From now until the end of March, these farmers and lawyers and mothers and sons will trade their everyday clothes for riding habits and brave the upper Montgomery County terrain two afternoons a week in pursuit of a sport that was born in England in the 1500s -- a sport that gives them what some fondly call a bit of "the only life."

And, last weekend, as club members saddled up under the oaks at Avalon Farm for opening ceremonies, some might also have called it a bit of the unusual life.

"Father, remember us this season," intoned the Rev. Robert Wohlfort in what seemed appropriate churchly fashion. Dressed in traditional black cassock, tails flapping at his ankles and two friars at his side, the Lutheran minister stood before the airy farmhouse and appealed solemnly for a "safe ride." But, try as he might, Wohlfort's benediction was not enough to calm the supplicants gathered on the lawn for his blessing.

It wasn't that the hunters, dapper in their colorful riding finery, were less than reverent. There was another problem.

"Looks like I've got a few hounds up here who are getting a little curious," Wohlfort laughed as he stopped to peer at the pack of fox hounds sniffing at his pants. The 32 dogs had been brought before the minister for the annual "blessing of the hounds," an opening-day tradition that dates to the late 1800s in France. To keep the eager animals from tearing toward the fields, the huntmaster and his two aides tossed dog biscuits. Between asking "bless our hounds" and "bless our fields" came the master's distinctive "oyie, oyie!"

It was the second time Wohlfort had blessed the Goshen hounds, but it came only after some negotiating with master of the hunt Hardy Pickett.

"I had been asked to do it several times before. But there was no way I was going to go and just bless a bunch of hounds and be a colorful ornament." Wohlfort said he agreed to officiate only after Pickett allowed him to expand the ceremony beyond talking about "hounds." "You learn very quickly," Wohlfort advised, "that you never call them dogs."

That was at noon.

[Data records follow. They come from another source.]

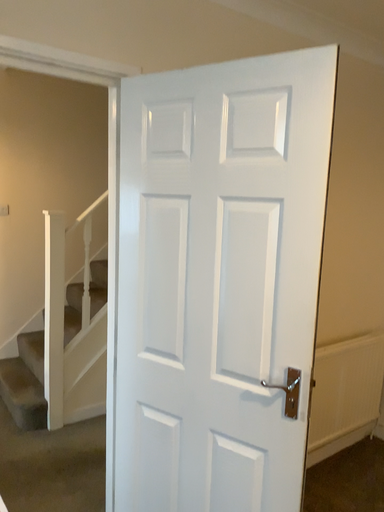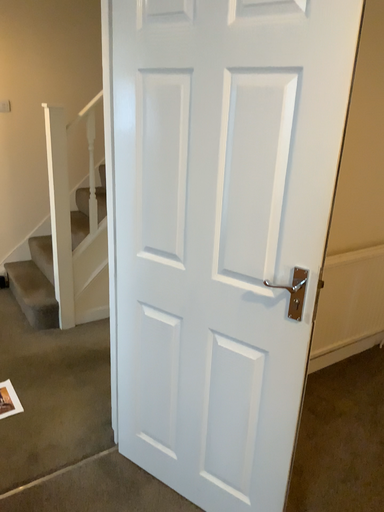 Question: Which way did the camera rotate in the video?

Choices:
 (A) rotated downward
 (B) rotated upward

Answer: (A) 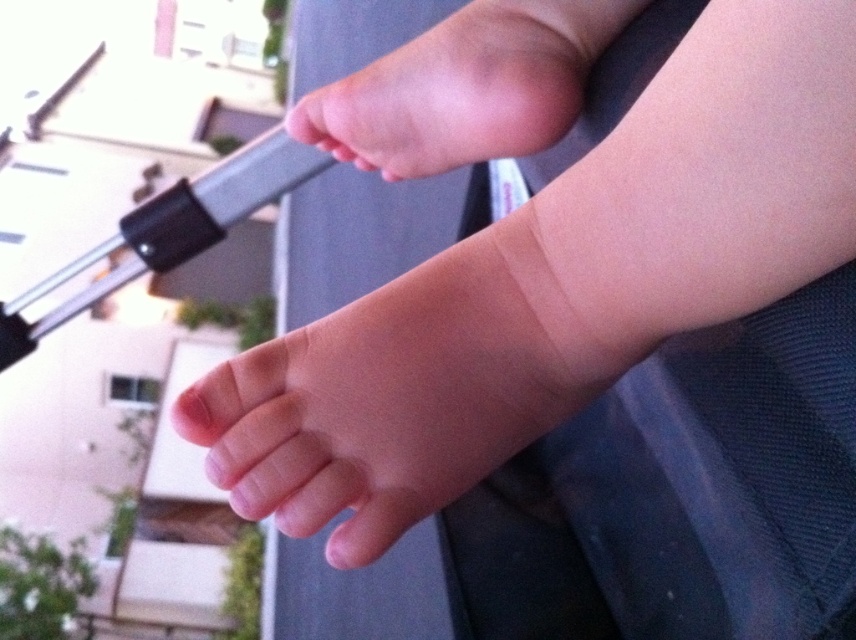 Question: Is pink smooth foot at center to the right of pink smooth foot at upper center from the viewer's perspective?

Choices:
 (A) no
 (B) yes

Answer: (A)

Question: Among these objects, which one is farthest from the camera?

Choices:
 (A) pink smooth foot at upper center
 (B) pink smooth foot at center

Answer: (A)

Question: Does pink smooth foot at center have a larger size compared to pink smooth foot at upper center?

Choices:
 (A) no
 (B) yes

Answer: (A)

Question: Is pink smooth foot at center closer to the viewer compared to pink smooth foot at upper center?

Choices:
 (A) no
 (B) yes

Answer: (B)

Question: Which point appears farthest from the camera in this image?

Choices:
 (A) (474, 160)
 (B) (331, 422)

Answer: (A) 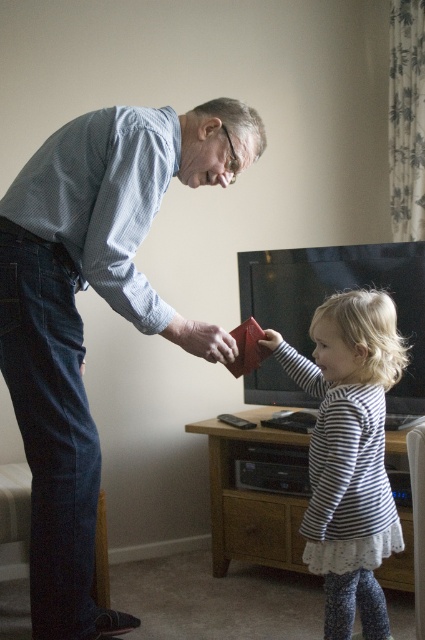 You are a security camera in the living room. You need to determine whether the matte blue shirt at upper left is to the left or right of the matte red wallet at center. Based on the scene, which side is it on?

The matte blue shirt at upper left is positioned on the left side of the matte red wallet at center.

You are a photographer setting up a shoot in this living room. You need to place a small prop between the striped fabric dress at center and the matte red wallet at center. Based on their sizes, which object should the prop be placed closer to?

The striped fabric dress at center is bigger than the matte red wallet at center, so the prop should be placed closer to the matte red wallet at center to balance the visual weight.

From the picture: You are a robot in the living room and need to move from the older man to the child. The older man is at point (195, 131) and the child is at point (274, 346). Which direction should you move to go from the older man to the child?

To move from the older man at point (195, 131) to the child at point (274, 346), you should move forward since point (195, 131) is in front of point (274, 346). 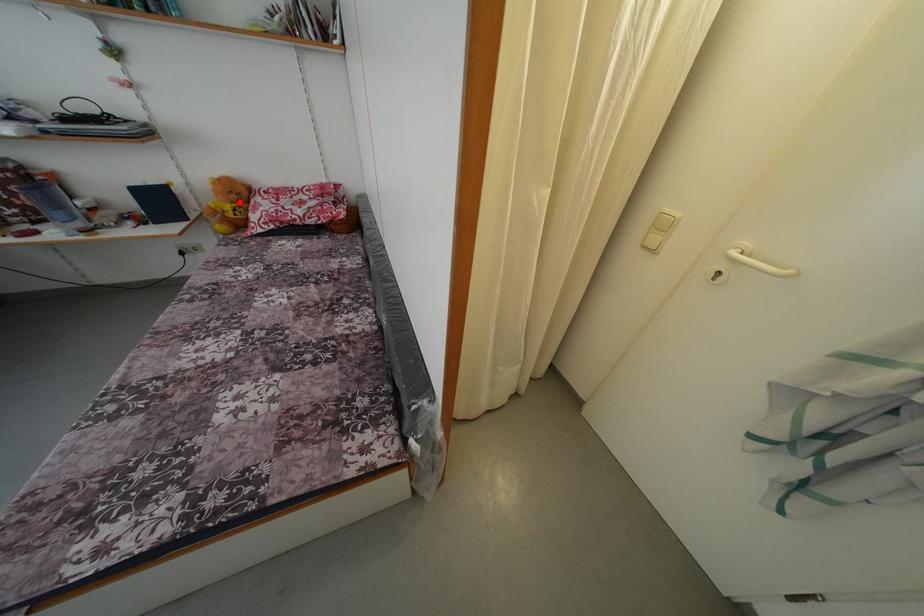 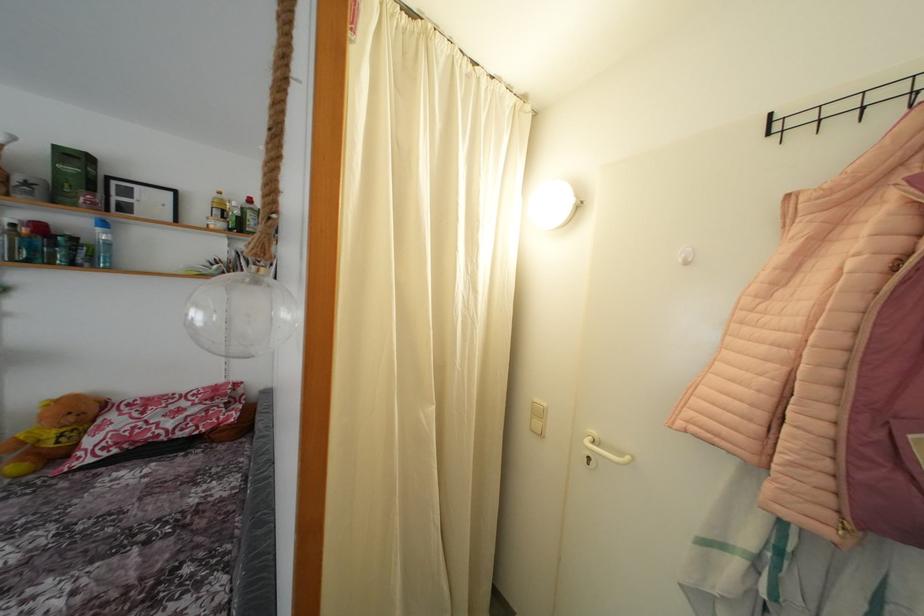 Where in the second image is the point corresponding to the highlighted location from the first image?

(77, 424) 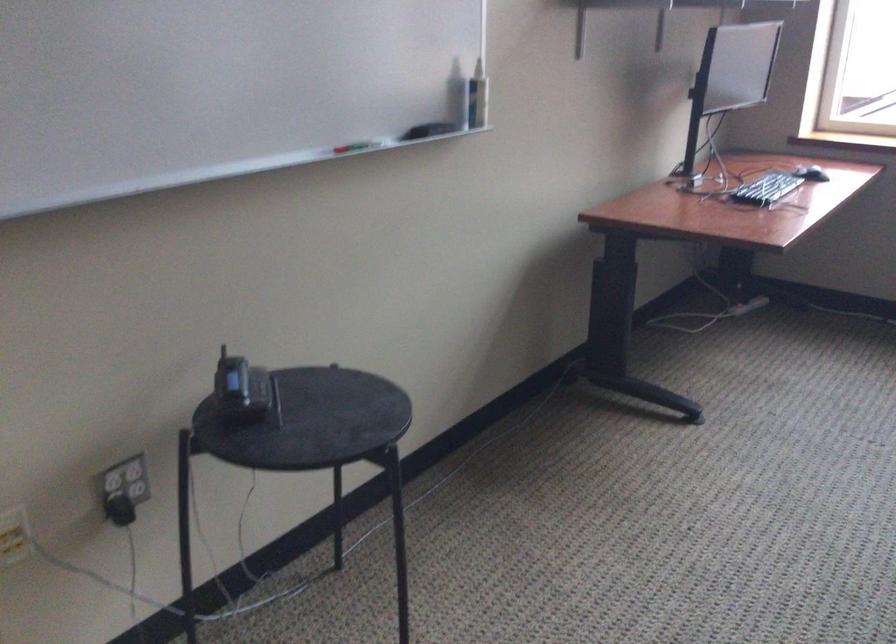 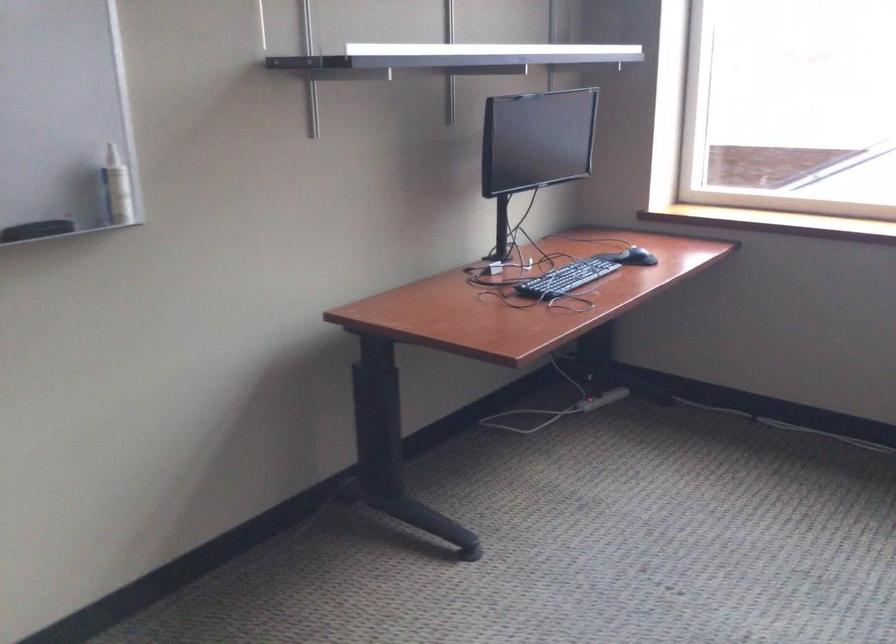 In the second image, find the point that corresponds to pixel 467 100 in the first image.

(117, 187) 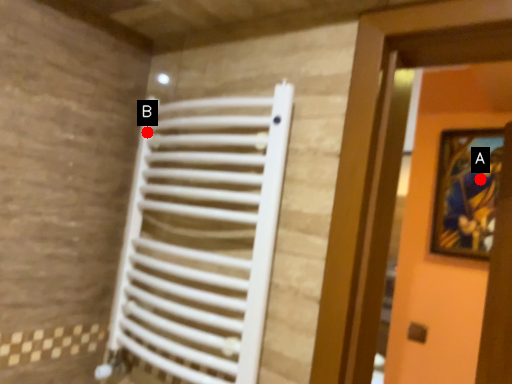 Question: Two points are circled on the image, labeled by A and B beside each circle. Which point is farther from the camera taking this photo?

Choices:
 (A) A is further
 (B) B is further

Answer: (A) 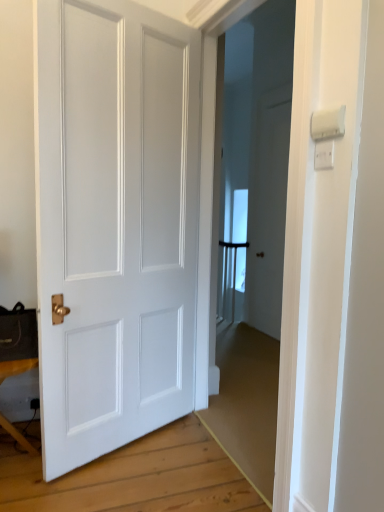 Question: Would you say white plastic light switch at upper right, the first light switch in the bottom-to-top sequence, is inside or outside wooden table at lower left?

Choices:
 (A) outside
 (B) inside

Answer: (A)

Question: Is white plastic light switch at upper right, the first light switch in the bottom-to-top sequence, wider or thinner than wooden table at lower left?

Choices:
 (A) thin
 (B) wide

Answer: (A)

Question: Based on their relative distances, which object is farther from the wooden table at lower left?

Choices:
 (A) white plastic light switch at upper right, placed as the second light switch when sorted from bottom to top
 (B) white matte door at center
 (C) white plastic light switch at upper right, the first light switch in the bottom-to-top sequence

Answer: (A)

Question: Which object is positioned farthest from the white plastic light switch at upper right, placed as the second light switch when sorted from bottom to top?

Choices:
 (A) white plastic light switch at upper right, which is the second light switch in top-to-bottom order
 (B) wooden table at lower left
 (C) white matte door at center

Answer: (B) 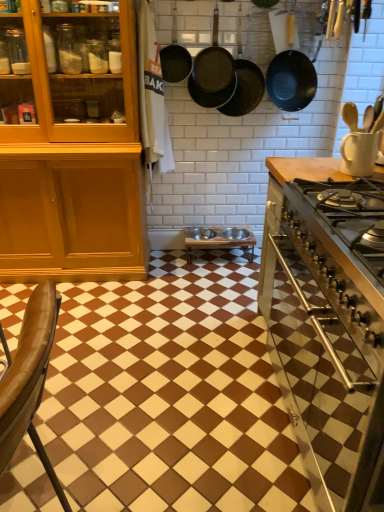 Question: Can you confirm if wooden table at center is thinner than brown glossy tile at center?

Choices:
 (A) yes
 (B) no

Answer: (A)

Question: Is wooden table at center at the left side of brown glossy tile at center?

Choices:
 (A) no
 (B) yes

Answer: (A)

Question: Is wooden table at center further to camera compared to brown glossy tile at center?

Choices:
 (A) yes
 (B) no

Answer: (A)

Question: Are wooden table at center and brown glossy tile at center far apart?

Choices:
 (A) no
 (B) yes

Answer: (A)

Question: From a real-world perspective, does wooden table at center sit lower than brown glossy tile at center?

Choices:
 (A) no
 (B) yes

Answer: (A)

Question: Is wooden table at center in front of brown glossy tile at center?

Choices:
 (A) no
 (B) yes

Answer: (A)

Question: Considering the relative sizes of white matte mug at upper right and dark brown matte frying pan at upper center, acting as the 3th frying pan starting from the left, in the image provided, is white matte mug at upper right taller than dark brown matte frying pan at upper center, acting as the 3th frying pan starting from the left,?

Choices:
 (A) yes
 (B) no

Answer: (B)

Question: Does white matte mug at upper right lie in front of dark brown matte frying pan at upper center, acting as the 3th frying pan starting from the left?

Choices:
 (A) yes
 (B) no

Answer: (A)

Question: Could you tell me if white matte mug at upper right is turned towards dark brown matte frying pan at upper center, which is the second frying pan in right-to-left order?

Choices:
 (A) no
 (B) yes

Answer: (A)

Question: Considering the relative sizes of white matte mug at upper right and dark brown matte frying pan at upper center, which is the second frying pan in right-to-left order, in the image provided, is white matte mug at upper right wider than dark brown matte frying pan at upper center, which is the second frying pan in right-to-left order,?

Choices:
 (A) yes
 (B) no

Answer: (A)

Question: Considering the relative sizes of white matte mug at upper right and dark brown matte frying pan at upper center, acting as the 3th frying pan starting from the left, in the image provided, is white matte mug at upper right thinner than dark brown matte frying pan at upper center, acting as the 3th frying pan starting from the left,?

Choices:
 (A) no
 (B) yes

Answer: (A)

Question: Is white matte mug at upper right turned away from dark brown matte frying pan at upper center, acting as the 3th frying pan starting from the left?

Choices:
 (A) no
 (B) yes

Answer: (A)

Question: From a real-world perspective, is black matte frying pan at upper center, positioned as the 4th frying pan in left-to-right order, over black cast iron frying pan at upper center, which appears as the 3th frying pan when viewed from the right?

Choices:
 (A) yes
 (B) no

Answer: (B) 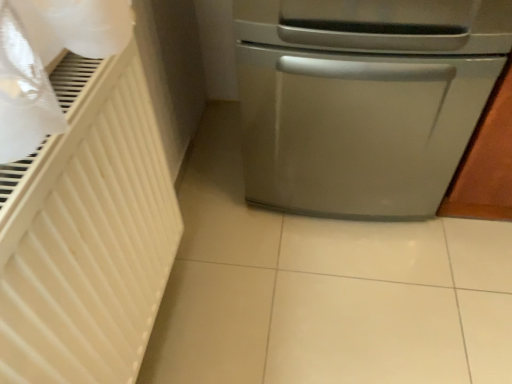 Question: From a real-world perspective, is white matte radiator at left beneath satin silver dishwasher at right?

Choices:
 (A) yes
 (B) no

Answer: (B)

Question: Is white matte radiator at left to the right of satin silver dishwasher at right from the viewer's perspective?

Choices:
 (A) yes
 (B) no

Answer: (B)

Question: Is satin silver dishwasher at right surrounded by white matte radiator at left?

Choices:
 (A) yes
 (B) no

Answer: (B)

Question: Is white matte radiator at left shorter than satin silver dishwasher at right?

Choices:
 (A) no
 (B) yes

Answer: (B)

Question: Is white matte radiator at left next to satin silver dishwasher at right and touching it?

Choices:
 (A) yes
 (B) no

Answer: (B)

Question: Is white matte radiator at left outside of satin silver dishwasher at right?

Choices:
 (A) no
 (B) yes

Answer: (B)

Question: Is the position of satin silver dishwasher at right less distant than that of white matte radiator at left?

Choices:
 (A) yes
 (B) no

Answer: (B)

Question: From a real-world perspective, is satin silver dishwasher at right located beneath white matte radiator at left?

Choices:
 (A) yes
 (B) no

Answer: (A)

Question: Does satin silver dishwasher at right touch white matte radiator at left?

Choices:
 (A) yes
 (B) no

Answer: (B)

Question: Does satin silver dishwasher at right appear on the left side of white matte radiator at left?

Choices:
 (A) no
 (B) yes

Answer: (A)

Question: Would you say satin silver dishwasher at right is outside white matte radiator at left?

Choices:
 (A) no
 (B) yes

Answer: (B)

Question: Is satin silver dishwasher at right looking in the opposite direction of white matte radiator at left?

Choices:
 (A) yes
 (B) no

Answer: (B)

Question: Considering the relative positions of white matte radiator at left and satin silver dishwasher at right in the image provided, is white matte radiator at left to the left or to the right of satin silver dishwasher at right?

Choices:
 (A) right
 (B) left

Answer: (B) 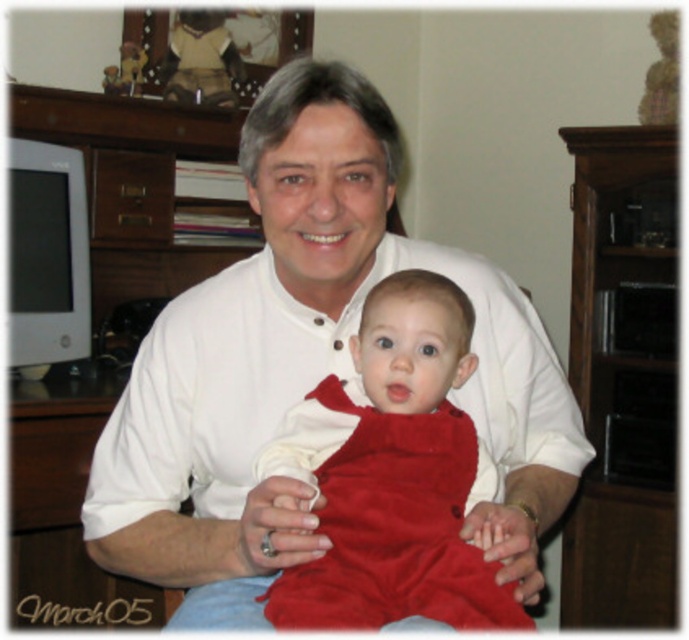 Question: Is white smooth shirt at center wider than velvet red dress at center?

Choices:
 (A) no
 (B) yes

Answer: (B)

Question: Is white smooth shirt at center below velvet red dress at center?

Choices:
 (A) yes
 (B) no

Answer: (B)

Question: Which point is closer to the camera?

Choices:
 (A) velvet red dress at center
 (B) white smooth shirt at center

Answer: (A)

Question: Can you confirm if white smooth shirt at center is positioned below velvet red dress at center?

Choices:
 (A) yes
 (B) no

Moments later the huntmaster's bugle sounded and in a flash of red and a flurry of hooves, riders and horses trotted down the gravel farm road. Another group of "hill-toppers" followed the hunt in cars.

"You can't know how much I miss it," said Marrian Curran as he joined the cavalcade of truck riders and other unmounted hunt enthusiasts who would spend the next couple of hours bumping along the dirt roads, stopping to listen for the baying of the hounds and usually catching up just as the pack took off for another spot in the fields. A short strip of a man, the 60-year-old Curran was a master with the hunt until his doctor advised him to retire from the sport four years ago.

"I would give up my left arm to get up on a horse again. There's the open air, the beautiful scenery, the sound of the dogs running. There's nothing like it.

"I'd say it's better than heaven. This, at least I've seen."

In the Washington area, members of more than a dozen hunt clubs probably would agree with Curran's assessment. But after last weekend's ride, some might be more inclined to call it purgatory -- a little sticky, but with promise of future rewards.

After more than three hours of traversing the back hills of private farms, during which two foxes escaped, several flasks were emptied and the afternoon's heat penetrated the thick wool hunting coats, the once lively riders slowly trotted home, their ranks diminished from 70 to a tired core of eight. Even a few of the hounds had given up the chase. They wandered home a day later.

"We usually lose most people on opening day," said hunt master Pickett, who was one of the eight who finished. "It was just too much. When you're riding and it's the beginning of the season, most of the people are just not yet sufficient riders.

"But I just kept going. It's the hounds. I love to hear the hounds. When you can get close to them and they're running hard, there's nothing like it."

And the fox?

"We don't really even want to catch one," said Jones. "I've been hunting seven to eight years and last year was the first we had a kill -- and that was feverish, mangy fox."

"We never get near a healthy one. We wouldn't know what to do with it."

The "blessing of the hounds" will be reenacted Sunday morning at 8 when the Marlborough Hunt Club meets at the Cheval de Chasse Farm, 4041 Mellwood Road, Upper Marlboro.